# sputniks traps



## Grim (Jul 28, 2007)

I was looking at these and they seem pretty much like a drop trap to me, but I was curious if you had one of these would you have to use a settling cage? I ask because wouldn't them sunning inside the trap and then entering the loft not be much difference then them dropping through from outside the loft?

Would anyone recommend me purchasing one for use over traditional bobs?


----------



## Lovebirds (Sep 6, 2002)

Grim said:


> I was looking at these and they seem pretty much like a drop trap to me, but I was curious if you had one of these would you have to use a settling cage? I ask because wouldn't them sunning inside the trap and then entering the loft not be much difference then them dropping through from outside the loft?
> 
> Would anyone recommend me purchasing one for use over traditional bobs?

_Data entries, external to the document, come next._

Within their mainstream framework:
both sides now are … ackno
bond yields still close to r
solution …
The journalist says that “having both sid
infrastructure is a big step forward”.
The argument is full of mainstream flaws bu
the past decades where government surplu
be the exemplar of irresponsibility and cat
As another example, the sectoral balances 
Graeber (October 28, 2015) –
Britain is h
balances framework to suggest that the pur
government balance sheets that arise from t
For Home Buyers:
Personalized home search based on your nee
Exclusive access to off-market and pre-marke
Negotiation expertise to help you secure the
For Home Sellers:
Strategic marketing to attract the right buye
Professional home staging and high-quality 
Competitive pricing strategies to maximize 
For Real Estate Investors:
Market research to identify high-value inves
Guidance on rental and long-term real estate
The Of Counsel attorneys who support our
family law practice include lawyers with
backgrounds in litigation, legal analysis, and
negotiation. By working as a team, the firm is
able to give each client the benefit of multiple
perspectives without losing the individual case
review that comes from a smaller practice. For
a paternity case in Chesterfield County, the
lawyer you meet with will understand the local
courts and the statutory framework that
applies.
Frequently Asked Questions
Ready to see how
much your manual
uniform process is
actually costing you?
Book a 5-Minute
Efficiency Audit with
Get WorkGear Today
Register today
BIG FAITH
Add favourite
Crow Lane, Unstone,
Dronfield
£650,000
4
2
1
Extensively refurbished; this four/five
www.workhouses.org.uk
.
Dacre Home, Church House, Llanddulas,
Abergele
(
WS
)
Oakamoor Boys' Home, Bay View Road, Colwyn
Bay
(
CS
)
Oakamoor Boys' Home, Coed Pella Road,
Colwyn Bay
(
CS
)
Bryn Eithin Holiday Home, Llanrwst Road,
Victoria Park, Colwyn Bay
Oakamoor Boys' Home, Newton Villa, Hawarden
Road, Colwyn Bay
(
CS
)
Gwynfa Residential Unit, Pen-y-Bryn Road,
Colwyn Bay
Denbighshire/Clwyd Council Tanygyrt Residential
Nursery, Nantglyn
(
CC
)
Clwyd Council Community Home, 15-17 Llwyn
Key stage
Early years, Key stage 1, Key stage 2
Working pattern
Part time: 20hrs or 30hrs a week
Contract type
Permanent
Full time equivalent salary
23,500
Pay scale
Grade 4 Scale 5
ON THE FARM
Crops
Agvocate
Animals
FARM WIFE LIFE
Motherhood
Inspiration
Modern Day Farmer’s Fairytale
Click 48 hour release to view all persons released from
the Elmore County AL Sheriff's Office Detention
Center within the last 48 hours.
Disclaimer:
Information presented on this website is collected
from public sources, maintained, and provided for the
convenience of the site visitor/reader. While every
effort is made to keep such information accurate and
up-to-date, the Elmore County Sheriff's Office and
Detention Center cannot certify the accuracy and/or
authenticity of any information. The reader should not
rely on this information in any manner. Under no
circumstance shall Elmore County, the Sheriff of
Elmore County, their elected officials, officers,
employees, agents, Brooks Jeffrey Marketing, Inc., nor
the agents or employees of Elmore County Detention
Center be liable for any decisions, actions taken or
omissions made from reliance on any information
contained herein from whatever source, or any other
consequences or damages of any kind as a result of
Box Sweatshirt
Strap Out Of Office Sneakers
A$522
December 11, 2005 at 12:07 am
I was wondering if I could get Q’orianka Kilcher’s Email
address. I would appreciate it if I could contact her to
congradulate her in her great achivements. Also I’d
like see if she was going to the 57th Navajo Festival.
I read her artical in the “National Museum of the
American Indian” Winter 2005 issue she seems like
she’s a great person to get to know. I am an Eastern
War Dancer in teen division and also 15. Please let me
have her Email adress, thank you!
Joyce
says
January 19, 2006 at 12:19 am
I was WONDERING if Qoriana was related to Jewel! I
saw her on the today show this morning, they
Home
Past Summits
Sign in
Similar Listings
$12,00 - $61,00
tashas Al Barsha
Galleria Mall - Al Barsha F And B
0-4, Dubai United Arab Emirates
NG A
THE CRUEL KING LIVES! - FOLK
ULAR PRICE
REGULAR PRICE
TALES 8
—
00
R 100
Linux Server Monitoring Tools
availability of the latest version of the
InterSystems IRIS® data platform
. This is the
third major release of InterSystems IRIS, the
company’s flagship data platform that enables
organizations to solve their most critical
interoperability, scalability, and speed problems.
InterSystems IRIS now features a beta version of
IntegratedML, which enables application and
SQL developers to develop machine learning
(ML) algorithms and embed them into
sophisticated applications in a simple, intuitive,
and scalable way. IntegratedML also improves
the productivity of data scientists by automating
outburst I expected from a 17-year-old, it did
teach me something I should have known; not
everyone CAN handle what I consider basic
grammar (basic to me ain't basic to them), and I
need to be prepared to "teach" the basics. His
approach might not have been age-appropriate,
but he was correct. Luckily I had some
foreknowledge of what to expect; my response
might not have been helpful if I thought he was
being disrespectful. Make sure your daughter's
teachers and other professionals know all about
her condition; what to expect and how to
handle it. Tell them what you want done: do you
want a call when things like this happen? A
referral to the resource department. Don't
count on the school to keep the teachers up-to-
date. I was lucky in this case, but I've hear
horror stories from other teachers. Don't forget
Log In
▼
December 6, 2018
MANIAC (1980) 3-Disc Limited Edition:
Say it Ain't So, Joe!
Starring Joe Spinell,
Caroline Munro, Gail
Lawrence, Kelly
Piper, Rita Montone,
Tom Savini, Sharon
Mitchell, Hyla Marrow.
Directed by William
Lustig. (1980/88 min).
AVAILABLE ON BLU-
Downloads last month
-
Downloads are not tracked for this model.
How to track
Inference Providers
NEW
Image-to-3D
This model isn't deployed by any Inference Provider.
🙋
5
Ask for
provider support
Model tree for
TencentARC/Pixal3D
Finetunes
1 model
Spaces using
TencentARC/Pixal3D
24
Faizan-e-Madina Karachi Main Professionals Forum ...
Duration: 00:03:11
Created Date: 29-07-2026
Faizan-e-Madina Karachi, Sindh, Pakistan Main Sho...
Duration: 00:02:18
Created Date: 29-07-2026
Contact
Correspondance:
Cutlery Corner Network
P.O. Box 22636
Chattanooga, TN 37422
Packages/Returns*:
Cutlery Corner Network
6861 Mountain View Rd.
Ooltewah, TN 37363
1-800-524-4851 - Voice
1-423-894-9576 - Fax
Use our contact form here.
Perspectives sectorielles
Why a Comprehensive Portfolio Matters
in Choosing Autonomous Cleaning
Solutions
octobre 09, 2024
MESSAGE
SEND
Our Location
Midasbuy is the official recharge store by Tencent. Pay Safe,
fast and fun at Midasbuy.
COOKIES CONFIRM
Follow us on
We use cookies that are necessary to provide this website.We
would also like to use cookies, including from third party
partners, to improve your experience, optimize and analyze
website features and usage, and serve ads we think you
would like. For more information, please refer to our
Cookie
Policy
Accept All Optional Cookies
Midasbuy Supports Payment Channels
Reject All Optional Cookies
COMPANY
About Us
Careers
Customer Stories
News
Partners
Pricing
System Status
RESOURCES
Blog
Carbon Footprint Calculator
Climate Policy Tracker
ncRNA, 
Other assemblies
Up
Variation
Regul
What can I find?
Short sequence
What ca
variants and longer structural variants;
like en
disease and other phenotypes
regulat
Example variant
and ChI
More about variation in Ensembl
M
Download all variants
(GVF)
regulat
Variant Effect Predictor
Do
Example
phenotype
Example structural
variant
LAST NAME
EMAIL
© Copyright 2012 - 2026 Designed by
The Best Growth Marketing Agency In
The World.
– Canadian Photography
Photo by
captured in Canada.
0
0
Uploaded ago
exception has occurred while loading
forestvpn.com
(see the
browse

I'm not sure what they look like? I looked at Foys and the have the Belgium Sputnik, but they are $300????????? Then I tried Globals and their web site is all messed up. So, then I tried Seigles and they say that they can be used as an aviary, landing board, etc........but there's no picture. 
What are you using now?


----------



## Lovebirds (Sep 6, 2002)

Here's a sputnik trap in this video. You don't see it until the end. I personally think that they are perfect for trapping........no bobs.........but I wouldn't let my birds sit in one all day as an aviary. That's a hawk trap waiting........ 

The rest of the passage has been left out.